Als ein Beispiel, wie ein Rotbier vielleicht geschmeckt haben könnte, nimmt er das 4,9%ige Duckstein, das ursprünglich mal als rotblonde, regionale Spezialität auf den Markt gebracht worden ist, mittlerweile aber von Carlsberg vermarktet wird und von dem daher nicht einmal mehr bekannt ist, in welcher der vielen Braustätten Carlsbergs es denn hergestellt wird. Dem deutschen Lebensmittelrecht ist leider Genüge getan, wenn der Inverkehrbringer auf dem Etikett genannt wird, also Carlsberg Deutschland, egal, wo das Bier tatsächlich entstanden ist.

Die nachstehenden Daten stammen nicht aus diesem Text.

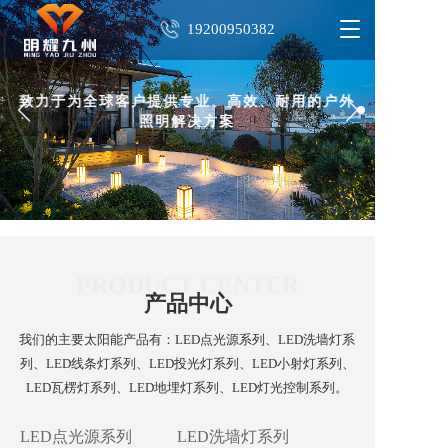
T
19200950382
o
g
g
致力于为全球客户提供专业、高效、耐用的户外
l
照明解决方案
e
n
a
v
i
g
a
t
PRODUCT CENTER
i
产品中心
o
n
我们的主要太阳能产品有：LED点光源系列、LED洗墙灯系
列、LED线条灯系列、LED投光灯系列、LED小射灯系列、
LED瓦楞灯系列、LED地埋灯系列、LED灯光控制系列。
LED点光源系列
LED洗墙灯系列
LED线条灯系列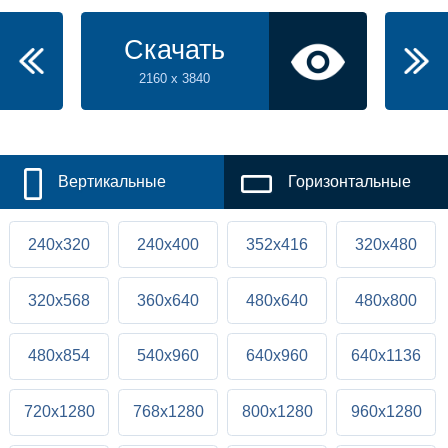
Скачать
2160 x 3840
Вертикальные
Горизонтальные
240x320
240x400
352x416
320x480
320x568
360x640
480x640
480x800
480x854
540x960
640x960
640x1136
720x1280
768x1280
800x1280
960x1280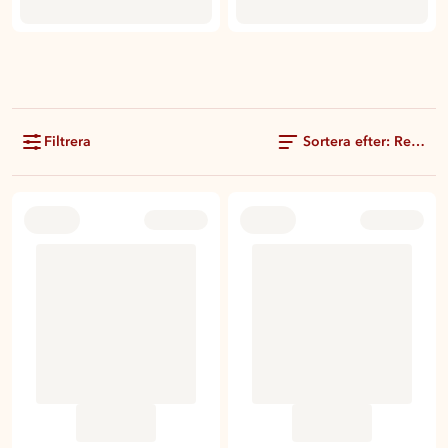
Filtrera
Sortera efter: Rekom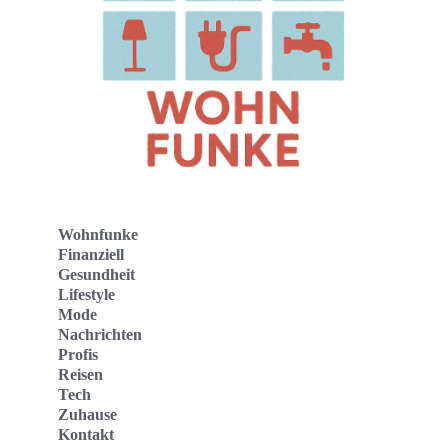
Wohnfunke
Finanziell
Gesundheit
Lifestyle
Mode
Nachrichten
Profis
Reisen
Tech
Zuhause
Kontakt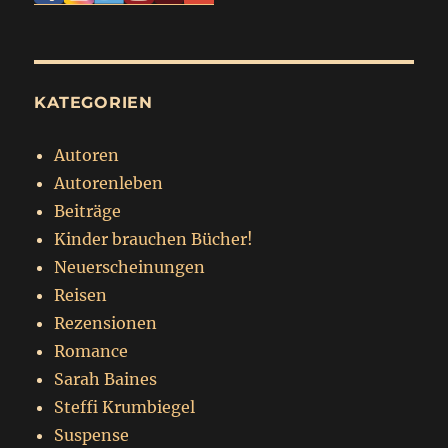
KATEGORIEN
Autoren
Autorenleben
Beiträge
Kinder brauchen Bücher!
Neuerscheinungen
Reisen
Rezensionen
Romance
Sarah Baines
Steffi Krumbiegel
Suspense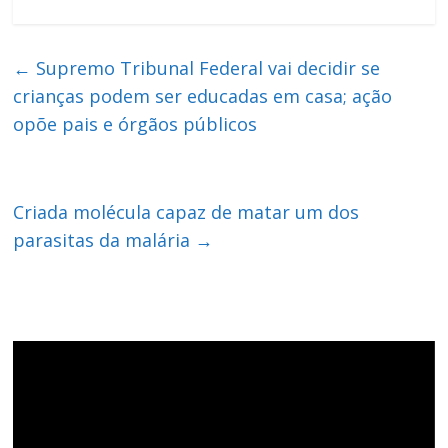
←
Supremo Tribunal Federal vai decidir se
crianças podem ser educadas em casa; ação
opõe pais e órgãos públicos
Criada molécula capaz de matar um dos
parasitas da malária
→
Tocador
de
vídeo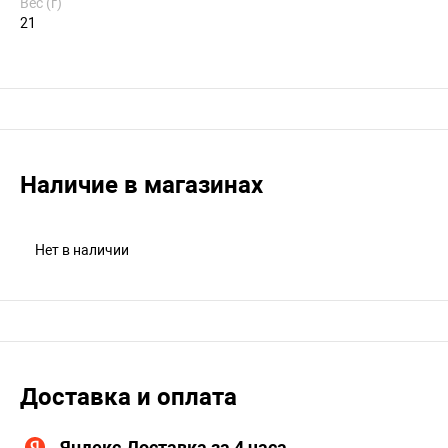
Вес (г)
21
Наличие в магазинах
Нет в наличии
Доставка и оплата
Яндекс.Доставка за 4 часа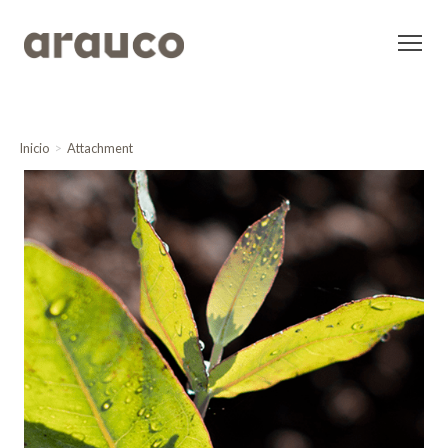
Inicio
Attachment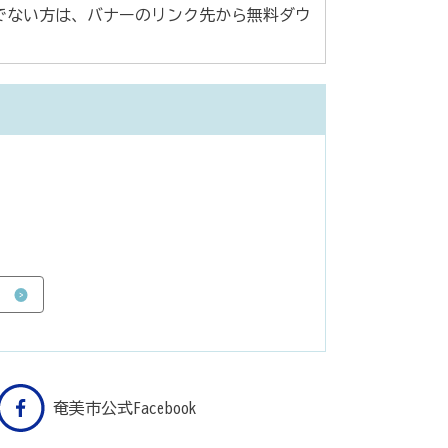
rをお持ちでない方は、バナーのリンク先から無料ダウ
奄美市公式Facebook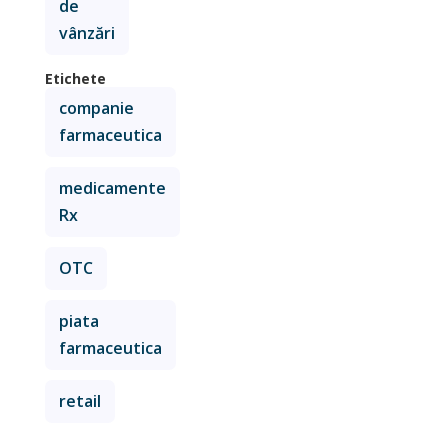
de
vânzări
Etichete
companie
farmaceutica
medicamente
Rx
OTC
piata
farmaceutica
retail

Um uns einen Eindruck der Rauchigkeit der damaligen Biere zu geben, versetzt Thorsten jedes Glas mit einem kleinen Schuss Schlenkerla Märzen, wir trinken nun also eine Cuvée aus Duckstein und Schlenkerla. Rotbier mit Rauch. Hochinteressant.

sechs verschiedene Biere gab es zu verkosten

„Vor vielen hundert Jahren schon wurde in Hamburg weißes Bier hergestellt“, erzählt Thorsten weiter und leitet zum folgenden Bier über. „Weißes Bier im Sinne von hellem Bier mit Weizen.“ Möglicherweise hat es so geschmeckt, wie unsere nächste Bierprobe, nämlich das 6,5%ige Oat White Ale aus dem Hause Ratsherrn. Ein kräftig gehopftes Bier, bei dem typische Weißbieraromen wie zum Beispiel die überreife Banane mit spannenden Hopfenflavours, in diesem Falle fast schon ätherisch frisch wirkenden Noten, konkurrieren.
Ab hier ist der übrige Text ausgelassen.